Your instructions:
Since the records include pictures, leave those out while you reproduce exactly and only the lines from the one containing "Association President After" through the one containing "Airdrops: Pros and Cons", inclusive.

** Opening Entries supplied block **

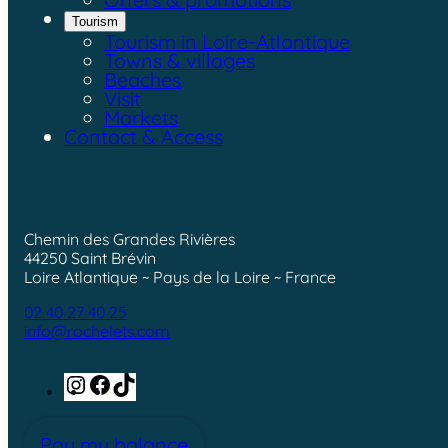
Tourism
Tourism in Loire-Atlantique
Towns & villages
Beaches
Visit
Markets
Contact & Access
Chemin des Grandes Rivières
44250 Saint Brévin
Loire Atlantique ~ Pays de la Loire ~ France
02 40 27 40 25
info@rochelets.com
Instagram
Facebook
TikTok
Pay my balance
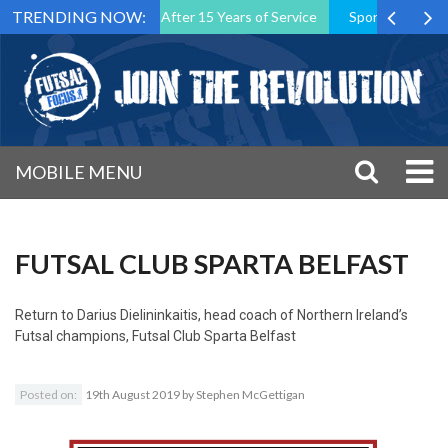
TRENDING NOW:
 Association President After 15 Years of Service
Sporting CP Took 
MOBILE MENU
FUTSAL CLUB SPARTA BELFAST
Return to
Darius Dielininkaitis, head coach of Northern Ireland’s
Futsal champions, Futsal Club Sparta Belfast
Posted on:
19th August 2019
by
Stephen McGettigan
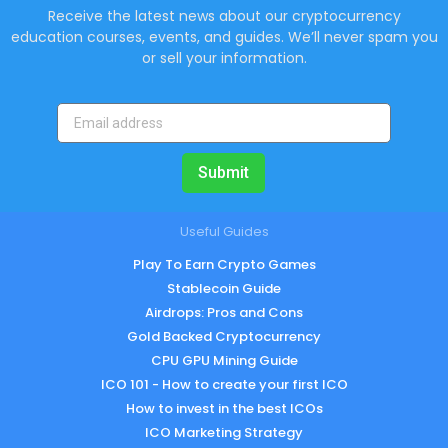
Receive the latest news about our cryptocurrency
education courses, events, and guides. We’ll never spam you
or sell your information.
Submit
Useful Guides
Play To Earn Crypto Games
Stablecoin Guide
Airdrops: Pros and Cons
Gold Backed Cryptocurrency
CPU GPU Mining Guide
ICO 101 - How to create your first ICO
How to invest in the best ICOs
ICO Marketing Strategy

** Closing Entries supplied block **

Output below:
 Association President After 15 Years of Service
Sporting CP Took 
MOBILE MENU
FUTSAL CLUB SPARTA BELFAST
Return to
Darius Dielininkaitis, head coach of Northern Ireland’s
Futsal champions, Futsal Club Sparta Belfast
Posted on:
19th August 2019
by
Stephen McGettigan
Receive the latest news about our cryptocurrency
education courses, events, and guides. We’ll never spam you
or sell your information.
Submit
Useful Guides
Play To Earn Crypto Games
Stablecoin Guide
Airdrops: Pros and Cons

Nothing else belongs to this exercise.